東京農工大学、血流の脈動原理を活用して管内乱流摩擦抵抗を低減---壁面摩擦の平均値が定常流より60%近く減少
東京農工大学大学院工学府機械システム工学専攻特任准教授の岩本薫氏は、管路を用いた流体輸送におけるエネルギ消費の9割以上を占めるとされる乱流摩擦抵抗を、低減する基礎技術を開発した。生物の血流における脈動からヒントを得たもので、流れを脈動させ再層流化することで乱流摩擦抵抗を低減する。新エネルギー・産業技術総合開発機構(NEDO)の産業技術研究助成事業の一環として実証実験を行い、その効果を確認した。ポンプ、曲がり部、段差から構成された室内実証試験では、最大で約58%の削減効果があったとしている。

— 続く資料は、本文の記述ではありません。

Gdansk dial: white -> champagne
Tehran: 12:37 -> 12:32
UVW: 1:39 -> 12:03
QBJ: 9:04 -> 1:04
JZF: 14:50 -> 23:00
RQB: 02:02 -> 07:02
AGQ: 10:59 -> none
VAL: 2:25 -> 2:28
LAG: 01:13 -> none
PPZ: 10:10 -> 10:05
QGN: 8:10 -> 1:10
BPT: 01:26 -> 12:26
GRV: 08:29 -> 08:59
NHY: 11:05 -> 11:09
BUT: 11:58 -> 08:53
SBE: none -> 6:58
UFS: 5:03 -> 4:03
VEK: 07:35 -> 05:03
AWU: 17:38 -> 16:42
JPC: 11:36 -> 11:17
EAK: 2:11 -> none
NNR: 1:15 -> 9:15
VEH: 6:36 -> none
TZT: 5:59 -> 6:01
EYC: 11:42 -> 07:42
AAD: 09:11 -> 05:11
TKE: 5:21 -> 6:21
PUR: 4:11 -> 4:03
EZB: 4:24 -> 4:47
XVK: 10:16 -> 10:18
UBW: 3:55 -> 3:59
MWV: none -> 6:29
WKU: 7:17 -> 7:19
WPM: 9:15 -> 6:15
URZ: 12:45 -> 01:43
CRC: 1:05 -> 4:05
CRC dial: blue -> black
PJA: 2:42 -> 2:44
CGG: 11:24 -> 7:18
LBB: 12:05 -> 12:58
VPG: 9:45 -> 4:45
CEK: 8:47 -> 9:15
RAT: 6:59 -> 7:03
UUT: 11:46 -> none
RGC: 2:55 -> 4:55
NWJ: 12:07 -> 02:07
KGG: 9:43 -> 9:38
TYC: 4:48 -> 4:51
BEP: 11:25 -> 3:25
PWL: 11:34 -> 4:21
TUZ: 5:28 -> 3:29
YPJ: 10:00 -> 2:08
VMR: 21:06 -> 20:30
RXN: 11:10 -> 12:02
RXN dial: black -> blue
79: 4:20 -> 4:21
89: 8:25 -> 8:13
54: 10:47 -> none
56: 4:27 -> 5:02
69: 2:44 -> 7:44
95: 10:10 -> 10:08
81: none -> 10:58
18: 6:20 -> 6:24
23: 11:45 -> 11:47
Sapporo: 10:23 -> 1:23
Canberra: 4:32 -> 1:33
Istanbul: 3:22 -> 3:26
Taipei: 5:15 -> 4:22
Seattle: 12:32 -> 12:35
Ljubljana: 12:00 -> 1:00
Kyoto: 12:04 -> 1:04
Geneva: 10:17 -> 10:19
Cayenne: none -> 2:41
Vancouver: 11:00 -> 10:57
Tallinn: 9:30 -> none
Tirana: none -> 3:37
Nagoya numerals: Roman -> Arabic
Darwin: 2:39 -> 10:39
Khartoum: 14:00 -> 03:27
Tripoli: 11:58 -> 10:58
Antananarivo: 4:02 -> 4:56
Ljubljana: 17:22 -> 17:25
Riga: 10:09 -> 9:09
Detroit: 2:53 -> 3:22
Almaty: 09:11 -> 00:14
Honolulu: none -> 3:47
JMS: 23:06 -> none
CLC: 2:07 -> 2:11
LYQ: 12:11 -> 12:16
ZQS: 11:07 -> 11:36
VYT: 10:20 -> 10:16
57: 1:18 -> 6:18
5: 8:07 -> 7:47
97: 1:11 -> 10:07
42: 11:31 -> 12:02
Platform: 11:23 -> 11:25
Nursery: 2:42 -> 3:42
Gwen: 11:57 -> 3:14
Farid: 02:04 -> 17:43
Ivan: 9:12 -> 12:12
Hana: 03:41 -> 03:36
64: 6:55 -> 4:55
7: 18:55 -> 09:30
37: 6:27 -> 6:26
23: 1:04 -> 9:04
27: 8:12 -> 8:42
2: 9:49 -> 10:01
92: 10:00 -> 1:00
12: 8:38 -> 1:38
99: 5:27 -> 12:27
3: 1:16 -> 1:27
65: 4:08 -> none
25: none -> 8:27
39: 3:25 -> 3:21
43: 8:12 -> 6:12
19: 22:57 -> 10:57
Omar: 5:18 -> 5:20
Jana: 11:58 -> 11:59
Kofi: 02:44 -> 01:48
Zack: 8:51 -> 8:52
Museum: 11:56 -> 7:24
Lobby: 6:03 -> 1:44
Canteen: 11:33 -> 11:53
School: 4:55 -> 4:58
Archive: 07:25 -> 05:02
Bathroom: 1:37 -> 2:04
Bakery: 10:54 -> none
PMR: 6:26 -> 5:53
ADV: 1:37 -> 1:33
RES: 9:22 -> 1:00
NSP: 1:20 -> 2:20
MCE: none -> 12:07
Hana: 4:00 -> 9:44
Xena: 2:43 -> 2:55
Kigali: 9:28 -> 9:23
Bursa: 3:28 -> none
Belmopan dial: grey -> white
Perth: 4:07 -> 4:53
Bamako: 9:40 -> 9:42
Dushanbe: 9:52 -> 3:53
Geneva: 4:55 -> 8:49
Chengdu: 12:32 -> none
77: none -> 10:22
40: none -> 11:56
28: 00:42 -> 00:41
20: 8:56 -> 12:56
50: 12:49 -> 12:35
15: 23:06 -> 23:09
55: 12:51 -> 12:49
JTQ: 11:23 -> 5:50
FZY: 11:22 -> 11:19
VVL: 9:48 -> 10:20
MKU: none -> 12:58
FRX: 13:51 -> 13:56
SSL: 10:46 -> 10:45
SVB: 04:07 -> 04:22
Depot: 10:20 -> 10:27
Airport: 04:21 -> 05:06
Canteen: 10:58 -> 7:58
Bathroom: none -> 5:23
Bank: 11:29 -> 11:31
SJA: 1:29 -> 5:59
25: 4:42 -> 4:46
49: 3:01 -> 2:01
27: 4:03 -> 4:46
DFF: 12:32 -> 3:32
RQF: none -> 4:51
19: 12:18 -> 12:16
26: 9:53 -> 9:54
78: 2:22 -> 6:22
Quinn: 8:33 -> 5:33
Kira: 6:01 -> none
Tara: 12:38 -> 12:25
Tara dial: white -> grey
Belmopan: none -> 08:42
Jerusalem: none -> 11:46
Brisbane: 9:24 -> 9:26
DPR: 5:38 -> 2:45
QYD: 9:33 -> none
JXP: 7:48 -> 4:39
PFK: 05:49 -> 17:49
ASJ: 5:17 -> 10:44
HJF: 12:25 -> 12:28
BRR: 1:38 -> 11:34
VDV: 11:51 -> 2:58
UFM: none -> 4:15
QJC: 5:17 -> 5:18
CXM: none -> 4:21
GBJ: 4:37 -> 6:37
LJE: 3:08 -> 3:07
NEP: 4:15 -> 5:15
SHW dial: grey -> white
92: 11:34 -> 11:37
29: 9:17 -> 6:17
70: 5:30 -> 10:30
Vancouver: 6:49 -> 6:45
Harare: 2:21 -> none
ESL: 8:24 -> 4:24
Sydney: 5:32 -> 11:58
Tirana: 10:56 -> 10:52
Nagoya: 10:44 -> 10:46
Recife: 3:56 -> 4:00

液体だけでなく、天然ガスや水素、二酸化炭素などの気体の輸送にも適用可能。従来の管路による輸送システムにおいて、流体を駆動するポンプの制御方法を変更するだけで済むという。配管への熱損失も大きく減り、断熱効果も向上する。
乱流摩擦抵抗を低減する方法としては、これまでにも、ポリマや界面活性剤などを添加する方法や、リブレットと呼ばれる微小な突起をパイプ表面に一様に取り付ける手法があった。しかし、前者は気体には適用できず、液体の場合も輸送後の添加剤の除去が難しいとか、熱交換器などへの混入の可能性があるといった問題があった。一方、後者はゴミが突起に詰まるとか、配管内の内壁面全面に設置する必要があるため初期コストが高い、などの課題があった。新開発の方法では、こうした問題もなくなる。
今後、東京農工大では同技術の実用化に向けて、曲がり管や分岐管といった継ぎ手類の影響や流量センサへ与える影響を調査し、長距離輸送に関する検討も進めていく。地域冷暖房やパイプライン技術を既に保有している、もしくは長距離の流体輸送の技術開発・商品開発に知見や実績を有するか関心を持っている企業・組織などと意見交換を行い、技術相談に応じたり共同開発を提案したりしていくという。